The KeepRenewingLease method is another helper method that uses the BlobLeaseManager object to renew the lease.

 

TheCancelAllWhenAnyCompletes method cancels the tasks specified as the first two parameters.

 

The following code example shows how to use the BlobDistributedMutex class in a worker role. This code obtains a lease over a blob named MyLeaderCoordinatorTask in the leases container in development storage, and specifies that the code defined in the MyLeaderCoordinatorTaskmethod should run if the role instance is elected the leader.

 

var settings = new BlobSettings(CloudStorageAccount.DevelopmentStorageAccount, 
  "leases", "MyLeaderCoordinatorTask");
var cts = new CancellationTokenSource();
var mutex = new BlobDistributedMutex(settings, MyLeaderCoordinatorTask);
mutex.RunTaskWhenMutexAcquired(this.cts.Token);

// Method that runs if the role instance is elected the leader
private static async Task MyLeaderCoordinatorTask(CancellationToken token)
{
  ...
}

Note the following points about the sample solution:

 

  • The blob is a potential single point of failure.

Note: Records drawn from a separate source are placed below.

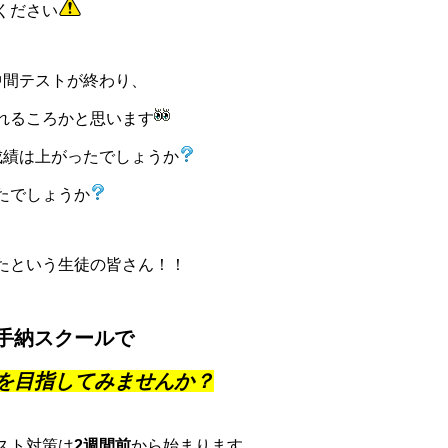
ください
中間テストが終わり、
れるころかと思います
成績は上がったでしょうか
たでしょうか
たという生徒の皆さん！！
手納スクールで
を目指してみませんか？
スト対策は
2週間前
から始まります。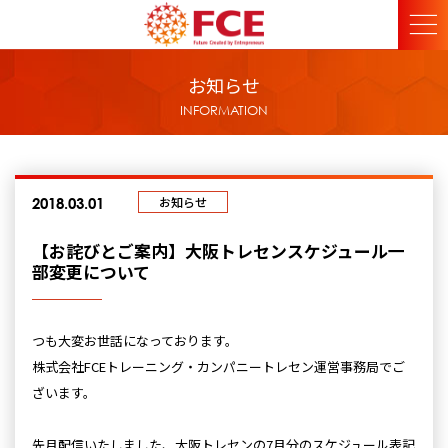
お知らせ
INFORMATION
お知らせ
2018.03.01
【お詫びとご案内】大阪トレセンスケジュール一
部変更について
つも大変お世話になっております。
株式会社FCEトレーニング・カンパニートレセン運営事務局でご
ざいます。
先月配信いたしました、大阪トレセンの7月分のスケジュール表記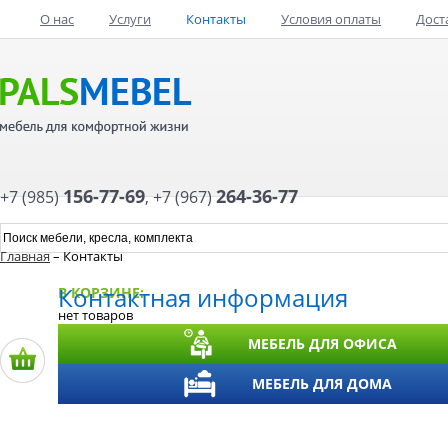
О нас
Услуги
Контакты
Условия оплаты
Дост
156-77-69
264-36-77
+7 (985)
,
+7 (967)
Главная
– Контакты
Контактная информация
В КОРЗИНЕ:
нет товаров
МЕБЕЛЬ ДЛЯ ОФИСА
МЕБЕЛЬ ДЛЯ ДОМА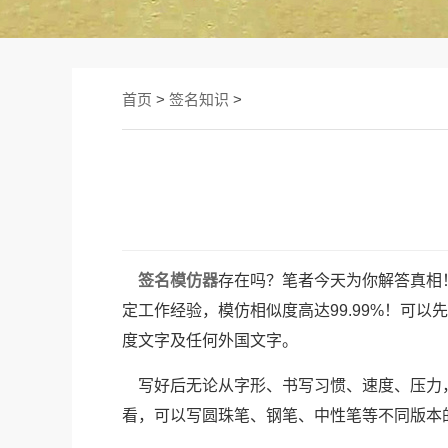
首页
>
签名知识
>
签名模仿器
存在吗？笔者今天为你解答真相
定工作经验，模仿相似度高达99.99%！可
度文字及任何外国文字。
写好后无论从字形、书写习惯、速度、压力，
看，可以写圆珠笔、钢笔、中性笔等不同版本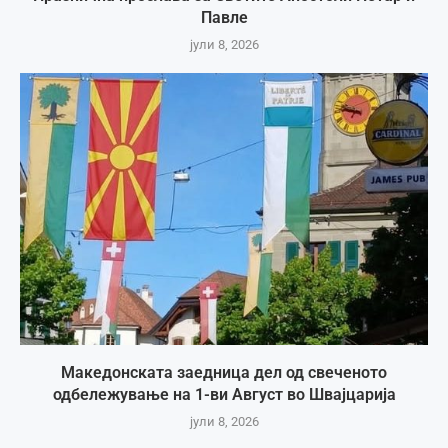
Павле
јули 8, 2026
Македонската заедница дел од свеченото
одбележување на 1-ви Август во Швајцарија
јули 8, 2026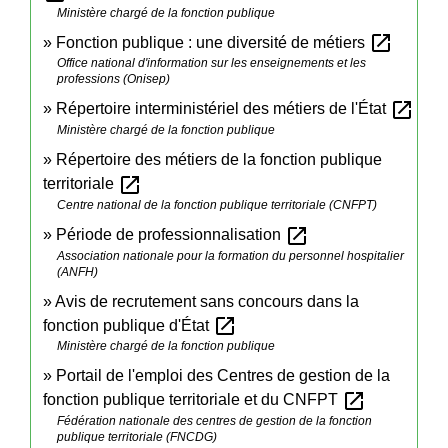
Ministère chargé de la fonction publique
open_in_new
Fonction publique : une diversité de métiers
Office national d'information sur les enseignements et les
professions (Onisep)
open_in_new
Répertoire interministériel des métiers de l'État
Ministère chargé de la fonction publique
Répertoire des métiers de la fonction publique
open_in_new
territoriale
Centre national de la fonction publique territoriale (CNFPT)
open_in_new
Période de professionnalisation
Association nationale pour la formation du personnel hospitalier
(ANFH)
Avis de recrutement sans concours dans la
open_in_new
fonction publique d'État
Ministère chargé de la fonction publique
Portail de l'emploi des Centres de gestion de la
open_in_new
fonction publique territoriale et du CNFPT
Fédération nationale des centres de gestion de la fonction
publique territoriale (FNCDG)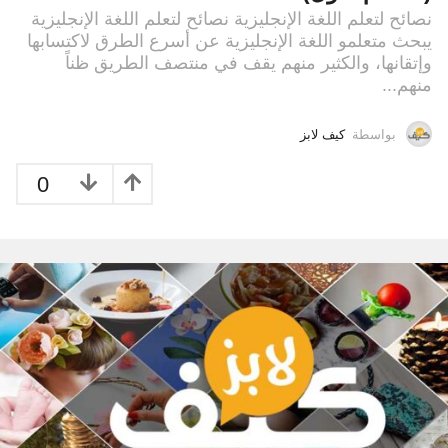
نصائح لتعلم اللغة الإنجليزية نصائح لتعلم اللغة الإنجليزية
يبحث متعلمو اللغة الإنجليزية عن أسرع الطرق لاكتسابها
وإتقانها، والكثير منهم يقف في منتصف الطريق ظناً
منهم...
بواسطة
كيف لابز
0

If the blob service becomes unavailable, or the blob is inaccessible, the leader will be unable to renew the lease and no other role instance will be able to obtain the lease. In this case, no role instance will be able to act as the leader. However, the blob service is designed to be resilient, so complete failure of the blob service is considered to be extremely unlikely.
  • If the task being performed by the leader stalls, the leader might continue to renew the lease, preventing any other role instance from obtaining the lease and taking over the leader role in order to coordinate tasks. In the real world, the health of the leader should be checked at frequent intervals.
  • The election process is non-deterministic. You cannot make any assumptions about which role instance will obtain the blob lease and become the leader.
  • The blob used as the target of the blob lease should not be used for any other purpose. If a role instance attempts to store data in this blob, this data will not be accessible unless the role instance is the leader and holds the blob lease.